© 2021 CyberNews - Latest tech news,
product reviews, and analyses.

If you purchase via links on our site, we may receive affiliate commissions.

Rob Palermo, SecureLink: “cybersecurity became an even bigger priority during the pandemic”

As cybercriminals get more creative with their approach to attacks, cyber researchers and white hat hackers also work tirelessly to create new innovative ways of protecting the digital environment.

Today, cyberattacks look much less obvious: they can come from a threat actor disguised as your boss, an inattentive employee, and third parties you might work closely with. All of this presents us with a gloomy reality: it’s not a matter of whether your business will be targeted, but when it will be targeted.

We reached out to Rob Palermo, VP of Product Management & Strategy at SecureLink, to talk about the newest developments in the field of cybersecurity and discuss how SecureLink, which specializes in critical access management, can help protect enterprises’ critical assets.

After almost 20 years in the business, you’ve reached many important milestones. How did the idea of SecureLink come to life?

SecureLink was founded in 2003 as a software platform to provide secure, accountable, and auditable third-party remote access. Since then, we have helped more than 31,000 organizations ensure their data is secure during tens of millions of support sessions. We’ve had so much growth and success over the years, especially the last few. With the acquisition of Maize Analytics, a leading provider of data governance solutions, SecureLink has been able to expand beyond third-party risk management to offer more critical access management solutions. Now we are bringing SecureLink’s legacy third-party technologies together with Maize's artificial intelligence and audit review capabilities to tackle new challenges in security, privacy, and compliance.

This year, SecureLink along with the Ponemon Institute, released a report titled “A Crisis in Third-Party Remote Access Security,” which revealed the alarming disconnect between organizations’ perceived critical access threats and the security measures they employ for vendors. As a result, 44% of organizations have experienced a breach within the last 12 months, with 74% saying it was the result of giving too much privileged access to third parties. The report made it clear that organizations are not taking the necessary steps to reduce third-party critical access attacks and are, in fact, exposing their networks to security and non-compliance risks.

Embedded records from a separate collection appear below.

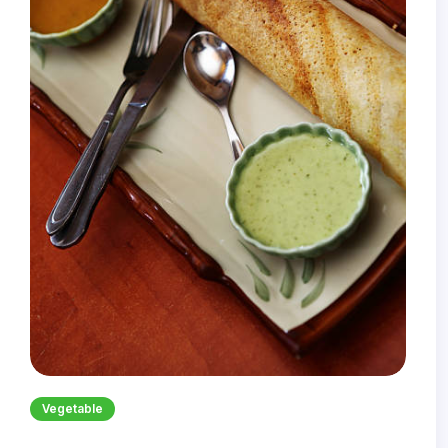
Vegetable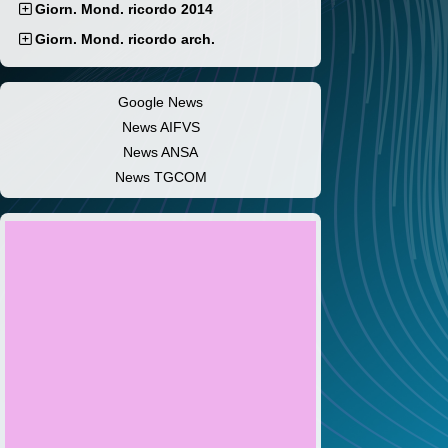
Giorn. Mond. ricordo 2014
Giorn. Mond. ricordo arch.
Google News
News AIFVS
News ANSA
News TGCOM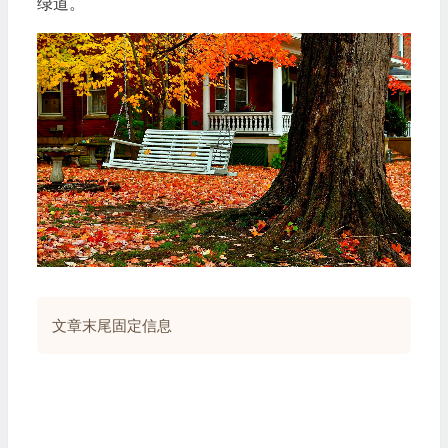
绿道。
文章末尾固定信息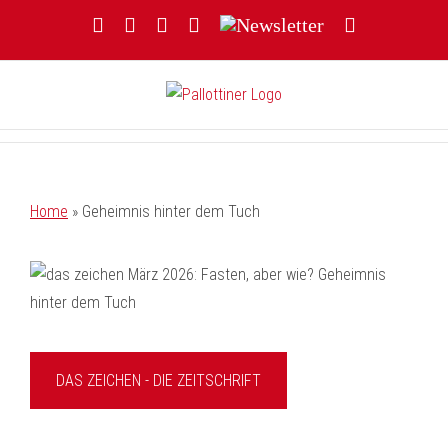
Zum
Facebook
YouTube
Instagram
Threads
Newsletter
E-
Inhalt
Mail
springen
Home
»
Geheimnis hinter dem Tuch
DAS ZEICHEN - DIE ZEITSCHRIFT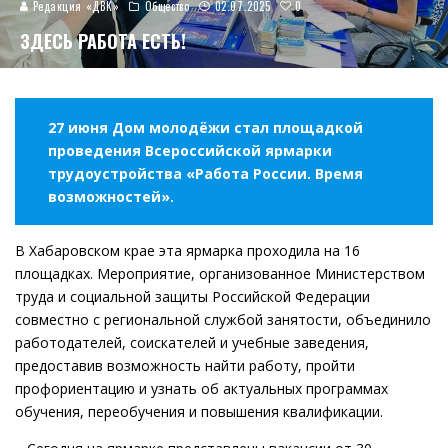
0
Редакция «ДВК»
Общество
02.07.2025
ЗДЕСЬ РАБОТА ЕСТЬ!
27 июня Дом молодёжи стал площадкой
проведения Всероссийской ярмарки
трудоустройства «Работа России. Время
возможностей».
В Хабаровском крае эта ярмарка проходила на 16
площадках. Мероприятие, организованное Министерством
труда и социальной защиты Российской Федерации
совместно с региональной службой занятости, объединило
работодателей, соискателей и учебные заведения,
предоставив возможность найти работу, пройти
профориентацию и узнать об актуальных программах
обучения, переобучения и повышения квалификации.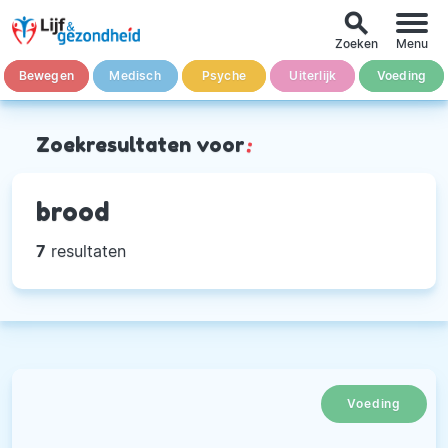
search
Zoeken
Menu
Bewegen
Medisch
Psyche
Uiterlijk
Voeding
Zoekresultaten voor
:
brood
7
resultaten
Voeding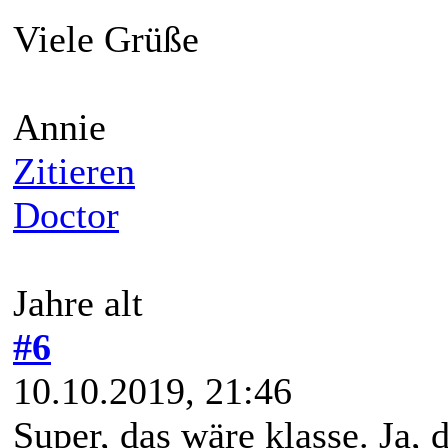
Viele Grüße
Annie
Zitieren
Doctor
Jahre alt
#6
10.10.2019, 21:46
Super, das wäre klasse. Ja,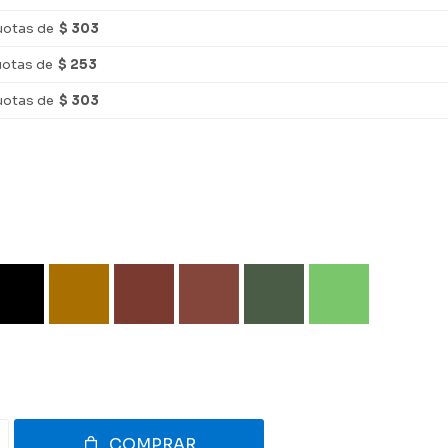
uotas de
$ 303
uotas de
$ 253
uotas de
$ 303
COMPRAR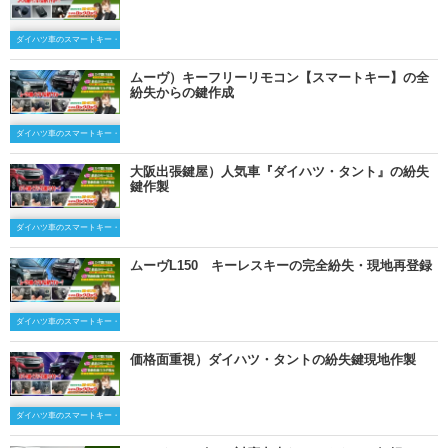
ダイハツ車のスマートキー・キーレスキー
ムーヴ）キーフリーリモコン【スマートキー】の全
紛失からの鍵作成
ダイハツ車のスマートキー・キーレスキー
大阪出張鍵屋）人気車『ダイハツ・タント』の紛失
鍵作製
ダイハツ車のスマートキー・キーレスキー
ムーヴL150 キーレスキーの完全紛失・現地再登録
ダイハツ車のスマートキー・キーレスキー
価格面重視）ダイハツ・タントの紛失鍵現地作製
ダイハツ車のスマートキー・キーレスキー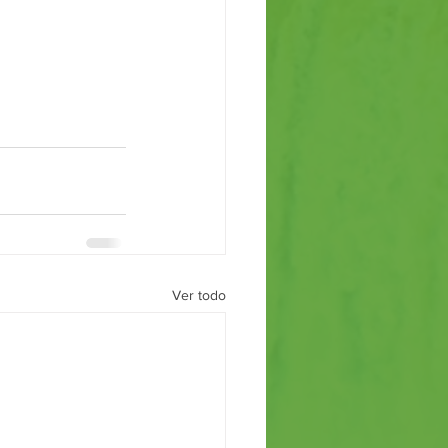
Ver todo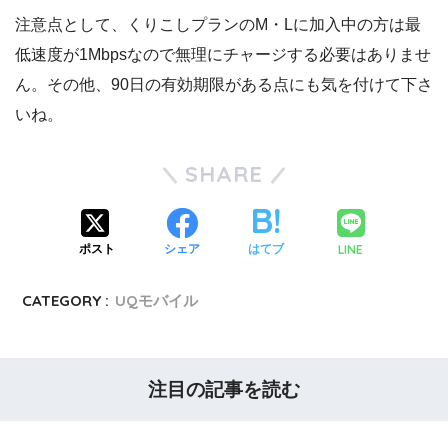
注意点として、くりこしプランのM・Lに加入中の方は最
低速度が1Mbpsなので無理にチャージする必要はありませ
ん。その他、90日の有効期限がある点にも気を付けて下さ
いね。
SHARE
LINE
ポスト
シェア
はてブ
CATEGORY :
UQモバイル
注目の記事を読む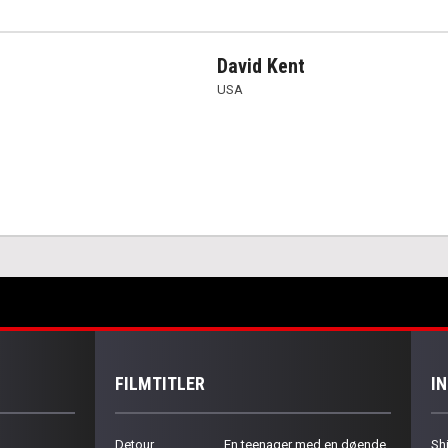
David Kent
USA
FILMTITLER
I
Detour
En teenager med en døende
Sh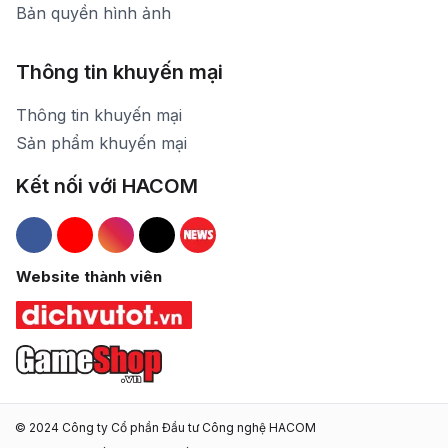
Bản quyền hình ảnh
Thông tin khuyến mại
Thông tin khuyến mại
Sản phẩm khuyến mại
Kết nối với HACOM
Hacom Facebook
Hacom YouTube
Hacom Instagram
Hacom TikTok
Website thành viên
© 2024 Công ty Cổ phần Đầu tư Công nghệ HACOM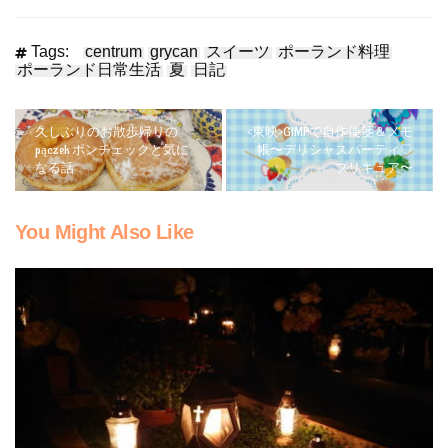
Tags:
centrum
grycan
スイーツ
ポーランド料理
ポーランド日常生活
夏
日記
久しぶりのお散歩帰りの
<東映>GIMPで自作便箋＆メモ
pączek ポンチェックと気に
帳〜デリシャスパーティ♡
なる話
プリキュア〜
You Might Also Like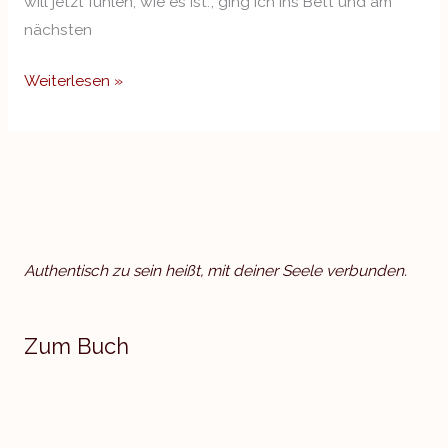
will jetzt fühlen, wie es ist.‘, ging ich ins Bett und am
nächsten
Weiterlesen »
Authentisch zu sein heißt, mit deiner Seele verbunden.
Zum Buch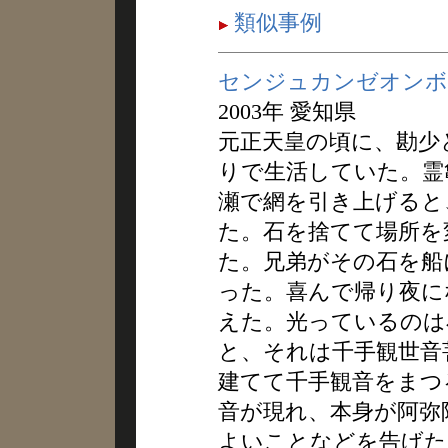
類似事例
センジュカンゼオンボ
2003年 愛知県
元正天皇の頃に、勘少
りで生活していた。霊
瀬で網を引き上げると
た。石を捨てて場所を
た。兄弟がその石を船
った。喜んで帰り夜に
えた。光っているのは
と、それは千手観世音
建てて千手観音をまつ
音が現れ、本身が阿弥
よいことなどを告げた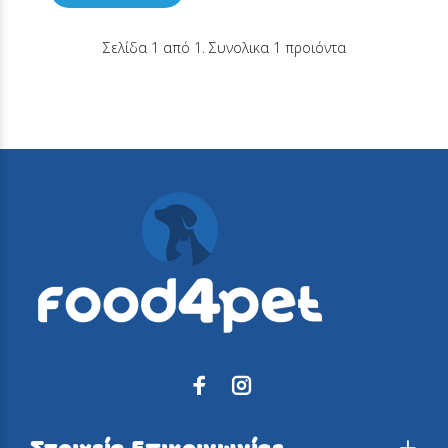
Σελίδα 1 από 1. Συνολικα 1 προιόντα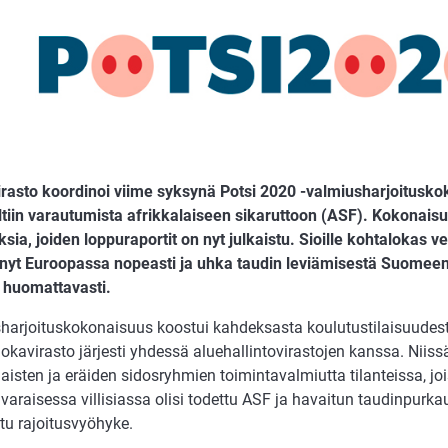
rasto koordinoi viime syksynä Potsi 2020 -valmiusharjoituskok
ltiin varautumista afrikkalaiseen sikaruttoon (ASF). Kokonaisu
ksia, joiden loppuraportit on nyt julkaistu. Sioille kohtalokas
nnyt Euroopassa nopeasti ja uhka taudin leviämisestä Suomee
 huomattavasti.
harjoituskokonaisuus koostui kahdeksasta koulutustilaisuudesta
okavirasto järjesti yhdessä aluehallintovirastojen kanssa. Niissä
isten ja eräiden sidosryhmien toimintavalmiutta tilanteissa, jo
araisessa villisiassa olisi todettu ASF ja havaitun taudinpurkau
tu rajoitusvyöhyke.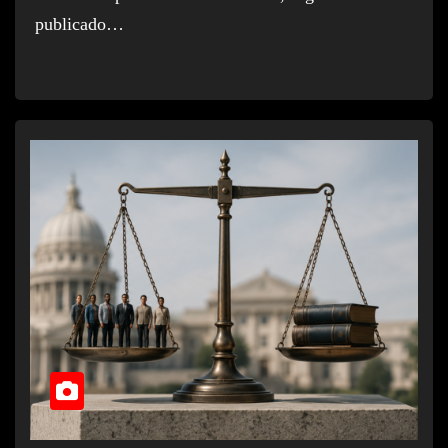
publicado…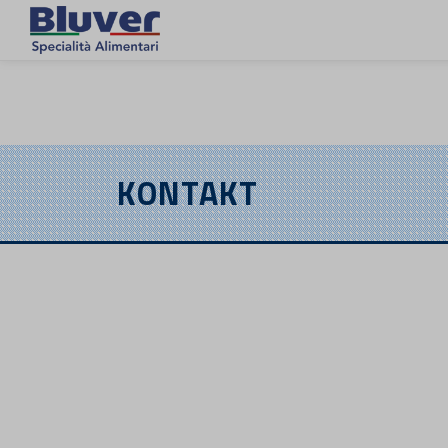
DE
KONTAKT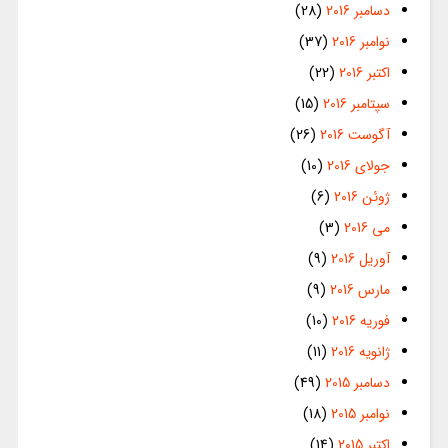
دسامبر 2016
(28)
نوامبر 2016
(37)
اکتبر 2016
(22)
سپتامبر 2016
(15)
آگوست 2016
(26)
جولای 2016
(10)
ژوئن 2016
(6)
می 2016
(3)
آوریل 2016
(9)
مارس 2016
(9)
فوریه 2016
(10)
ژانویه 2016
(11)
دسامبر 2015
(49)
نوامبر 2015
(18)
اکتبر 2015
(14)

Last month, we also established PartnerLink, an enhanced partner program, designed to build and grow valuable cybersecurity solutions for customers. We’ve already signed 11 new partners, including Cavalry Solutions, Cyber Distribution, and SkyHelm, strengthening an ecosystem of 38 partners globally.

At Securelink, you emphasize the importance of Zero trust principles when it comes to security. Can you tell us more about this approach?

Zero trust principles have gained popularity over the last several years, and rightfully so. We use these principles to granularly control access to critical systems and data down to the host, port, protocol, or privilege level to mitigate the risk of cyberattacks and data/privacy breaches.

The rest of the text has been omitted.